You’ve probably noticed that some of the German WW2 armoured vehicles, such as tanks and self-propelled guns, feature this weird ridged surface. It is clearly not made from metal, but what is it? What is the function of this bizarre-looking design feature?

This is Zimmerit – a special coating, protecting tanks and other armoured vehicles from magnetically attached mines. It was introduced in December 1943 as a measure to eliminate the potential threat of magnetic explosives.

German officials were afraid that Soviet forces are going to start using magnetic anti-tank mines that would be highly effective in a chaotic battlefield. Someone just has to run by and stick an explosive device on one of the more vulnerable spots of the tank (for example, closer to the rear where the engine resides). Zimmerit was developed by the German company Chemische Werke Zimmer & Co and was meant to provide separation between the mine and the actual armour.

Ridged texture maximized the effectiveness of Zimmerit without increasing the weight too much. (Hohum, Wikimedia(CC BY 3.0)

Zimmerit does not have some special anti-magnetic properties. It is just a thick coating, which prevents direct contact of magnetic mines with metal surfaces of vehicles. Zimmerit basically worked like a book between a fridge and a fridge magnet.

Zimmerit was actually rather simple in its recipe: barium sulfate (40 %), polyvinyl acetate (25 %), pigment such as ochre (15 %), zinc sulfide (10 %) and some sawdust (10 %). Although in a 50% benzene solution it was like a paste, Zimmerit dried to a hard surface. It was usually applied in factories where armoured vehicles were produced, but it could also be applied on the field as well in order to repair a damaged coating.

Jagdpanther covered in a waffle pattern. (Tony Hisgett, Wikimedia(CC BY 2.0)

Of course, you’re probably interested in the texture of Zimmerit.
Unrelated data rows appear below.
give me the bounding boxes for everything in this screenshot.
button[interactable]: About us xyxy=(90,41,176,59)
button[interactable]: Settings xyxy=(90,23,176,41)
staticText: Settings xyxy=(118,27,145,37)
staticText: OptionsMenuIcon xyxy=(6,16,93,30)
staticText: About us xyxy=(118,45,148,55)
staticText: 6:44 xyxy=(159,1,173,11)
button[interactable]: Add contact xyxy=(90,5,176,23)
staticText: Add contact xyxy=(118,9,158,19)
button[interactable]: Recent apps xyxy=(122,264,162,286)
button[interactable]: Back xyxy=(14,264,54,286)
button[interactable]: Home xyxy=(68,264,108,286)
These ridges were meant to increase the distance between the metal surface and the mine without further increasing the thickness of the coating. An explosive device would come in contact only with the top of these ridges. This texturing improved the effectiveness of the coating without increasing the amount of Zimmerit used. Zimmerit was rather heavy and weight savings were important even for tanks.
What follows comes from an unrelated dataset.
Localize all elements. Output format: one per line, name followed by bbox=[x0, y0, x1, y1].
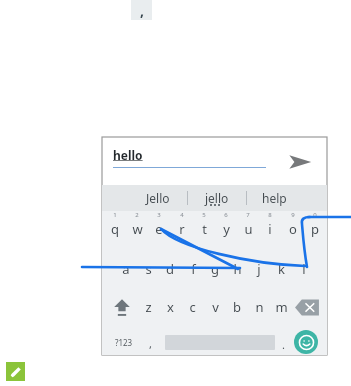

But Zimmerit coating was not always ridged – sometimes it was applied in squares, sometimes – in a waffle pattern. This depended on the factory- (for example, the waffle pattern was seen almost exclusively on Sturmgeschütz III assault guns.

Tiger II with Zimmerit anti-mine coating. (Alf van Beem, Wikimedia)

Zimmerit was produced until 9th of September, 1944. It was decided to stop using this coating due to concerns that it could be set on fire. Zimmerit was not actually flammable and these concerns had no real basis. On the other hand, at that time production of armoured vehicles in Germany could not keep up with battlefield demands. Zimmerit took some time to dry even if blow torches were used to speed up the process. Germany didn’t have time to waste at the final stages of the War.

Also, although Zimmerit was effective against magnetic anti-tank mines, the soviets never started using magnetic explosives in any appreciable number. Eventually man-portable anti-tank guns made magnetic mines completely obsolete, which is why Zimmerit or any similar materials were not used after World War 2.